-- Task to complete --
Here the job is to transcribe the data verbatim while leaving each picture out.

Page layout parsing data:

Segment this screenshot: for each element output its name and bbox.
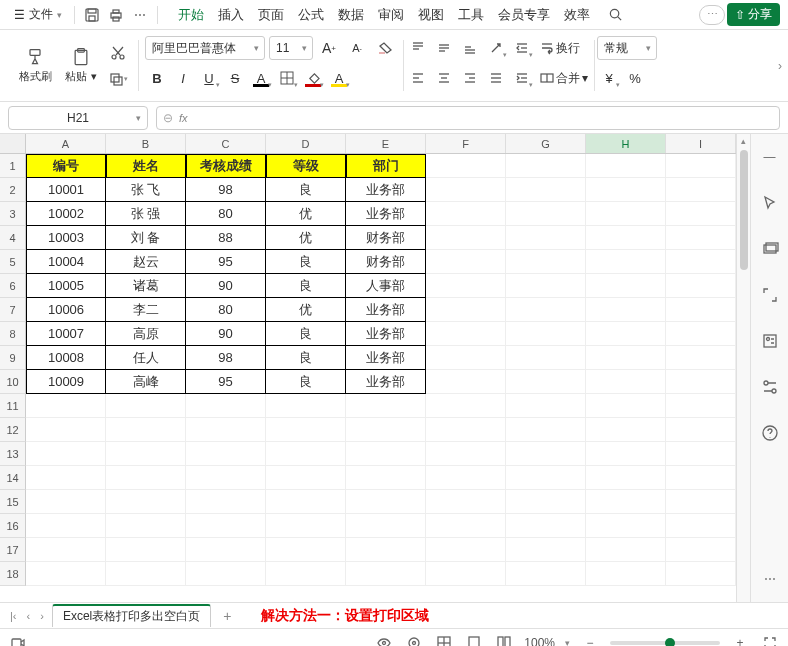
row-header[interactable]: 5: [0, 250, 26, 274]
cell[interactable]: [26, 418, 106, 442]
more-tools-icon[interactable]: ⋯: [759, 568, 781, 590]
cell[interactable]: [666, 298, 736, 322]
cell[interactable]: [106, 418, 186, 442]
cell[interactable]: [586, 538, 666, 562]
share-button[interactable]: ⇧ 分享: [727, 3, 780, 26]
border-button[interactable]: [275, 66, 299, 90]
cell[interactable]: [666, 370, 736, 394]
highlight-button[interactable]: A: [327, 66, 351, 90]
cell[interactable]: [346, 514, 426, 538]
properties-icon[interactable]: [759, 330, 781, 352]
cell[interactable]: [426, 562, 506, 586]
align-right-icon[interactable]: [458, 66, 482, 90]
cell[interactable]: 优: [266, 226, 346, 250]
row-header[interactable]: 9: [0, 346, 26, 370]
cell[interactable]: [26, 538, 106, 562]
underline-button[interactable]: U: [197, 66, 221, 90]
cell[interactable]: [506, 418, 586, 442]
cancel-formula-icon[interactable]: ⊖: [163, 111, 173, 125]
zoom-handle[interactable]: [665, 638, 675, 647]
cell[interactable]: [506, 562, 586, 586]
column-header[interactable]: F: [426, 134, 506, 153]
cell[interactable]: [186, 442, 266, 466]
cell[interactable]: 98: [186, 178, 266, 202]
cell[interactable]: 张 强: [106, 202, 186, 226]
cell[interactable]: [26, 442, 106, 466]
row-header[interactable]: 2: [0, 178, 26, 202]
cell[interactable]: [666, 322, 736, 346]
cell[interactable]: 业务部: [346, 322, 426, 346]
cell[interactable]: [506, 250, 586, 274]
paste-button[interactable]: 粘贴 ▾: [60, 37, 102, 95]
row-header[interactable]: 6: [0, 274, 26, 298]
cell[interactable]: [586, 154, 666, 178]
cell[interactable]: 部门: [346, 154, 426, 178]
fullscreen-icon[interactable]: [760, 633, 780, 647]
cell[interactable]: 业务部: [346, 202, 426, 226]
cell[interactable]: [186, 394, 266, 418]
row-header[interactable]: 14: [0, 466, 26, 490]
cell[interactable]: [586, 466, 666, 490]
scroll-up-icon[interactable]: ▴: [741, 136, 746, 146]
cell[interactable]: [106, 538, 186, 562]
cell[interactable]: [426, 322, 506, 346]
cell[interactable]: [506, 490, 586, 514]
tab-插入[interactable]: 插入: [212, 2, 250, 28]
cell[interactable]: 人事部: [346, 274, 426, 298]
tab-效率[interactable]: 效率: [558, 2, 596, 28]
cell[interactable]: [426, 538, 506, 562]
row-header[interactable]: 16: [0, 514, 26, 538]
italic-button[interactable]: I: [171, 66, 195, 90]
cell[interactable]: [586, 322, 666, 346]
cell[interactable]: [586, 490, 666, 514]
currency-button[interactable]: ¥: [597, 66, 621, 90]
select-all-corner[interactable]: [0, 134, 26, 153]
tab-公式[interactable]: 公式: [292, 2, 330, 28]
cell[interactable]: 良: [266, 346, 346, 370]
fx-icon[interactable]: fx: [179, 112, 188, 124]
cell[interactable]: [666, 466, 736, 490]
scrollbar-thumb[interactable]: [740, 150, 748, 270]
cell[interactable]: [666, 394, 736, 418]
cell[interactable]: 10003: [26, 226, 106, 250]
zoom-slider[interactable]: [610, 641, 720, 645]
cut-icon[interactable]: [106, 41, 130, 65]
cell[interactable]: [506, 538, 586, 562]
row-header[interactable]: 4: [0, 226, 26, 250]
wrap-text-button[interactable]: 换行: [536, 36, 584, 60]
cell[interactable]: [426, 394, 506, 418]
cell[interactable]: [106, 394, 186, 418]
format-painter-button[interactable]: 格式刷: [14, 37, 56, 95]
cell[interactable]: [586, 226, 666, 250]
cell[interactable]: 高原: [106, 322, 186, 346]
indent-decrease-icon[interactable]: [510, 36, 534, 60]
cell[interactable]: [106, 466, 186, 490]
tab-页面[interactable]: 页面: [252, 2, 290, 28]
cell[interactable]: 80: [186, 202, 266, 226]
cell[interactable]: 80: [186, 298, 266, 322]
cell[interactable]: [186, 538, 266, 562]
cell[interactable]: 10004: [26, 250, 106, 274]
cell[interactable]: [266, 538, 346, 562]
cell[interactable]: [586, 562, 666, 586]
column-header[interactable]: I: [666, 134, 736, 153]
font-name-select[interactable]: 阿里巴巴普惠体: [145, 36, 265, 60]
cell[interactable]: [266, 562, 346, 586]
cell[interactable]: [186, 466, 266, 490]
cell[interactable]: [266, 394, 346, 418]
cell[interactable]: [426, 226, 506, 250]
cell[interactable]: [426, 466, 506, 490]
cell[interactable]: 10005: [26, 274, 106, 298]
help-icon[interactable]: [759, 422, 781, 444]
cell[interactable]: [426, 514, 506, 538]
cell[interactable]: 财务部: [346, 250, 426, 274]
number-format-select[interactable]: 常规: [597, 36, 657, 60]
row-header[interactable]: 10: [0, 370, 26, 394]
column-header[interactable]: G: [506, 134, 586, 153]
bold-button[interactable]: B: [145, 66, 169, 90]
column-header[interactable]: D: [266, 134, 346, 153]
cell[interactable]: 10006: [26, 298, 106, 322]
merge-cells-button[interactable]: 合并 ▾: [536, 66, 592, 90]
record-icon[interactable]: [8, 633, 28, 647]
cell[interactable]: [426, 274, 506, 298]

-- Response to the exercise --
Segment this screenshot: for each element output its name and bbox.
row-header[interactable]: 5: [0, 250, 26, 274]
cell[interactable]: [26, 418, 106, 442]
more-tools-icon[interactable]: ⋯: [759, 568, 781, 590]
cell[interactable]: [666, 298, 736, 322]
cell[interactable]: [106, 418, 186, 442]
cell[interactable]: [586, 538, 666, 562]
share-button[interactable]: ⇧ 分享: [727, 3, 780, 26]
border-button[interactable]: [275, 66, 299, 90]
cell[interactable]: [666, 370, 736, 394]
highlight-button[interactable]: A: [327, 66, 351, 90]
cell[interactable]: [346, 514, 426, 538]
properties-icon[interactable]: [759, 330, 781, 352]
cell[interactable]: [426, 562, 506, 586]
align-right-icon[interactable]: [458, 66, 482, 90]
cell[interactable]: 优: [266, 226, 346, 250]
row-header[interactable]: 9: [0, 346, 26, 370]
cell[interactable]: [26, 538, 106, 562]
underline-button[interactable]: U: [197, 66, 221, 90]
cell[interactable]: [506, 418, 586, 442]
cancel-formula-icon[interactable]: ⊖: [163, 111, 173, 125]
zoom-handle[interactable]: [665, 638, 675, 647]
cell[interactable]: [506, 562, 586, 586]
column-header[interactable]: F: [426, 134, 506, 153]
cell[interactable]: [186, 442, 266, 466]
cell[interactable]: 98: [186, 178, 266, 202]
cell[interactable]: 张 强: [106, 202, 186, 226]
cell[interactable]: [26, 442, 106, 466]
row-header[interactable]: 2: [0, 178, 26, 202]
cell[interactable]: [666, 322, 736, 346]
cell[interactable]: 业务部: [346, 322, 426, 346]
cell[interactable]: [506, 250, 586, 274]
paste-button[interactable]: 粘贴 ▾: [60, 37, 102, 95]
row-header[interactable]: 6: [0, 274, 26, 298]
cell[interactable]: [586, 154, 666, 178]
cell[interactable]: 部门: [346, 154, 426, 178]
fullscreen-icon[interactable]: [760, 633, 780, 647]
cell[interactable]: 业务部: [346, 202, 426, 226]
cell[interactable]: [186, 394, 266, 418]
row-header[interactable]: 14: [0, 466, 26, 490]
cell[interactable]: [586, 466, 666, 490]
scroll-up-icon[interactable]: ▴: [741, 136, 746, 146]
cell[interactable]: [106, 538, 186, 562]
cell[interactable]: [426, 322, 506, 346]
cell[interactable]: [506, 490, 586, 514]
tab-插入[interactable]: 插入: [212, 2, 250, 28]
cell[interactable]: 人事部: [346, 274, 426, 298]
tab-效率[interactable]: 效率: [558, 2, 596, 28]
cell[interactable]: [426, 538, 506, 562]
row-header[interactable]: 16: [0, 514, 26, 538]
italic-button[interactable]: I: [171, 66, 195, 90]
cell[interactable]: [586, 322, 666, 346]
cell[interactable]: [586, 490, 666, 514]
currency-button[interactable]: ¥: [597, 66, 621, 90]
select-all-corner[interactable]: [0, 134, 26, 153]
tab-公式[interactable]: 公式: [292, 2, 330, 28]
cell[interactable]: 良: [266, 346, 346, 370]
fx-icon[interactable]: fx: [179, 112, 188, 124]
cell[interactable]: [666, 466, 736, 490]
scrollbar-thumb[interactable]: [740, 150, 748, 270]
cell[interactable]: [666, 394, 736, 418]
cell[interactable]: 10003: [26, 226, 106, 250]
zoom-slider[interactable]: [610, 641, 720, 645]
cut-icon[interactable]: [106, 41, 130, 65]
cell[interactable]: [506, 538, 586, 562]
row-header[interactable]: 4: [0, 226, 26, 250]
wrap-text-button[interactable]: 换行: [536, 36, 584, 60]
cell[interactable]: [426, 394, 506, 418]
cell[interactable]: [106, 394, 186, 418]
format-painter-button[interactable]: 格式刷: [14, 37, 56, 95]
cell[interactable]: [586, 226, 666, 250]
cell[interactable]: 高原: [106, 322, 186, 346]
indent-decrease-icon[interactable]: [510, 36, 534, 60]
cell[interactable]: [106, 466, 186, 490]
tab-页面[interactable]: 页面: [252, 2, 290, 28]
cell[interactable]: 80: [186, 202, 266, 226]
cell[interactable]: 80: [186, 298, 266, 322]
cell[interactable]: [186, 538, 266, 562]
cell[interactable]: 10004: [26, 250, 106, 274]
cell[interactable]: [266, 538, 346, 562]
cell[interactable]: [586, 562, 666, 586]
column-header[interactable]: I: [666, 134, 736, 153]
font-name-select[interactable]: 阿里巴巴普惠体: [145, 36, 265, 60]
cell[interactable]: [266, 562, 346, 586]
cell[interactable]: [186, 466, 266, 490]
cell[interactable]: [266, 394, 346, 418]
cell[interactable]: [426, 226, 506, 250]
cell[interactable]: [426, 466, 506, 490]
cell[interactable]: 10005: [26, 274, 106, 298]
help-icon[interactable]: [759, 422, 781, 444]
cell[interactable]: [426, 514, 506, 538]
cell[interactable]: 财务部: [346, 250, 426, 274]
number-format-select[interactable]: 常规: [597, 36, 657, 60]
row-header[interactable]: 10: [0, 370, 26, 394]
column-header[interactable]: G: [506, 134, 586, 153]
bold-button[interactable]: B: [145, 66, 169, 90]
column-header[interactable]: D: [266, 134, 346, 153]
cell[interactable]: 10006: [26, 298, 106, 322]
merge-cells-button[interactable]: 合并 ▾: [536, 66, 592, 90]
record-icon[interactable]: [8, 633, 28, 647]
cell[interactable]: [426, 274, 506, 298]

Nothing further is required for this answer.